FIG. 1 is a communication system diagram in which the present invention is implemented, FIG. 2 is a transmission system configuration example diagram of a fixed station in FIG. 1, FIG. 3 is a configuration example schematic diagram of a diversity receiving device of a mobile station, and FIG. Is an example of the modulation signal spectrum used in the HF line, FIG. 5 is a time chart for making one-phase two-phase PSK modulation signal wave in the sub-channel shown in FIG. 4, and FIG. 6 is a PSK demodulator Relationship between phase change and output voltage, FIG. 7 is a diagram showing a configuration example of a 4-phase PSK modulation wave generation circuit, and a relationship between a code for generating a PSK signal and a modulation vector, and FIG. Fig. 9 is a waveform diagram of each part of Fig. 8, Fig. 10 is a diagram showing a comparison of the signal component and noise component of a 4-phase PSK wave, and Fig. 11 is an FSK modulated wave. 2 is an example of the signal spectrum of Fig. 12, Fig. 12 is an example of the configuration of the FSK modulated wave receiving side device, Fig. 13
The figure is a time chart of data transmission / reception according to the present invention. A ₀ ... fixed station, A _{1 to} A _n ... mobile station, ₁ to _n ... transmission frequency, △ ... occupied bandwidth, ₁₀ to _{1 n} ... sub frequency, θ ... phase, RX ... receiver , TX …… Transmitter, 21 ……
Transmitter terminal, 22 ... Modulator, 23 ... Distributor, 33, 34 ... Demodulator, 35 ... S / N comparator, 36 ... Switching circuit, 37 ... Control circuit, 38 ... Reception terminal, 71 …… Carrier oscillator, 72 …… Distributor, 73 …… Attenuator, 74,76 …… Modulator, 75 …… π / 2 phase shifter, 77 …… Mixer, 81,82 …… Distributor, 83, 84 ... code processor, 85 ... π / 2 phase shifter, 86 ... attenuator, 87 ... delay circuit, 88 ... π / 4 phase shifter, 89, 810 ... product circuit, 81
1,814 …… DC amplifier, 812,815,819 …… Integrator, 81
3,816,820 …… Sampling circuit, 817 …… Switcher, 81
8 …… S / N synthesizer, 821 …… differentiator, 826 …… Crystal oscillator,
827 …… divider, 828 …… timing generator, 829 ……

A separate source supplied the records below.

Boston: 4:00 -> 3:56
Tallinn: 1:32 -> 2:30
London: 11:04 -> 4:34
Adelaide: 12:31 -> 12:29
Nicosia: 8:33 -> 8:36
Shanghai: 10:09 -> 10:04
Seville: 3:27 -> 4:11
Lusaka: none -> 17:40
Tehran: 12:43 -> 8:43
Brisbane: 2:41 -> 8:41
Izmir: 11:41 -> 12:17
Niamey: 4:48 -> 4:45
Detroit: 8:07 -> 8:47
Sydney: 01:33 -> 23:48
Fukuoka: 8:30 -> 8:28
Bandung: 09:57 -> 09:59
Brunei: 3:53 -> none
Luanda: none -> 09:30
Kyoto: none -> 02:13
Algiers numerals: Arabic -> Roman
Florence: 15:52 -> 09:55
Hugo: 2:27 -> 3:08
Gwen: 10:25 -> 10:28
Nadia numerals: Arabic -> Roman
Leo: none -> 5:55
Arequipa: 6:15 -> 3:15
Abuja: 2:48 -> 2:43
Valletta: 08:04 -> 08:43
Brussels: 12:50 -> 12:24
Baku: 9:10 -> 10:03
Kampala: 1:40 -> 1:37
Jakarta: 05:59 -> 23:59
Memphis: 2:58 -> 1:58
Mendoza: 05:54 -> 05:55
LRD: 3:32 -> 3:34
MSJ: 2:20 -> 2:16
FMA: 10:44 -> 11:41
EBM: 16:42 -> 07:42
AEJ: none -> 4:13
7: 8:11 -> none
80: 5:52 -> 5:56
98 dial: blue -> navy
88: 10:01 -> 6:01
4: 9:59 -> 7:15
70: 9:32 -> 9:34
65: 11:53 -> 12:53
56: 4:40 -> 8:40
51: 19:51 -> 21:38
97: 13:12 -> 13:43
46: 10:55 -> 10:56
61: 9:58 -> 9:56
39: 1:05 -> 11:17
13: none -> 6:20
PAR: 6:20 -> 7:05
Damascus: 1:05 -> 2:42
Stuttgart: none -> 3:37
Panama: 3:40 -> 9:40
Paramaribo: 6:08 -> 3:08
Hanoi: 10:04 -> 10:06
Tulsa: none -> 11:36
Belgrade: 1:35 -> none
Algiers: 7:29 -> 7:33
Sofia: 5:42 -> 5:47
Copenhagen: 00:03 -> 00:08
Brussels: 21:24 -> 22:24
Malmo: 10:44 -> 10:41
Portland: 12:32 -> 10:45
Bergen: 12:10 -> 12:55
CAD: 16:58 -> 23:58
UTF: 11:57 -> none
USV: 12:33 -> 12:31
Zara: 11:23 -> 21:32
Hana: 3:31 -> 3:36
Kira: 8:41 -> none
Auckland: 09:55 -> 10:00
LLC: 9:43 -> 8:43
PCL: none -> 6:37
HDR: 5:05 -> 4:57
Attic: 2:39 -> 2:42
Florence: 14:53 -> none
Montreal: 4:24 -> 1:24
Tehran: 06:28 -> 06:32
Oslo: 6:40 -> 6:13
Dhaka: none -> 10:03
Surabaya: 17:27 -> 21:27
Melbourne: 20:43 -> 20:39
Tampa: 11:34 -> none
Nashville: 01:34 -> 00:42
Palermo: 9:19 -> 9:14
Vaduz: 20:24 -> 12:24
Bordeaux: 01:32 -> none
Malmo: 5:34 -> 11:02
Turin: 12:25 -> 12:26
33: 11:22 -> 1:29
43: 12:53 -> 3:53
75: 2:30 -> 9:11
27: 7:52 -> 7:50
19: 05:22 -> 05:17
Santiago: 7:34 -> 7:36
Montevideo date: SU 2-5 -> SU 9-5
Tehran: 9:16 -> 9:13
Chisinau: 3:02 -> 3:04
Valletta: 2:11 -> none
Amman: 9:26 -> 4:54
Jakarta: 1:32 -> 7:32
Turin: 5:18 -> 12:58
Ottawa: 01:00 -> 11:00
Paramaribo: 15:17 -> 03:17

Switching device, 830 ... S / N switching device, 831 ... switching device, 832 ... reception control unit, 121, 122 ... distributor, 123, 124 ... code processing device, 125, 129, 130, 131, 138,141 …… Amplifier, 126,1
27,128 …… Band wave detector, 132,133,134 …… Diode detector, 135 …… Differential amplifier, 136,137 …… Adder, 13
9,142 …… Integrator, 140,143 …… Sample circuit, 144,1
46 …… differential circuit, 145 …… comparator circuit, 148 …… crystal oscillator, 149 …… divider, 150 …… timing generator circuit, 151
...... Switch.

Claims (1)

[Claims] 1. Digital data transmission in a broadcast format is performed between a fixed transmission station and an arbitrary number of reception stations, and a plurality of subchannels are arranged within the transmission band of a transmission wave from the fixed transmission station side, and digital data is provided for each subchannel. When transmitting a signal modulated by data, each receiving station is equipped with two sets of antennas and receiving units based on the polarization plane incident angle and space diversity.
The signals are received by the system reception method, demodulated and detected for each sub-channel in each reception system, and each reception system outputs the detection output of one channel among the plurality of sub-channels in S bit units.
/ N signal, the S / N signals of both receiving systems are constantly compared and judged, and only the receiving system with the better S / N is selected and received at the same time. Data and S / N information are extracted by synchronizing the timing clock with the S / N judgment extraction clock,
A method for receiving a data signal, characterized in that a single timing circuit corrects the bit synchronization extraction of the reception to the phase timing with the better S / N and receives the data.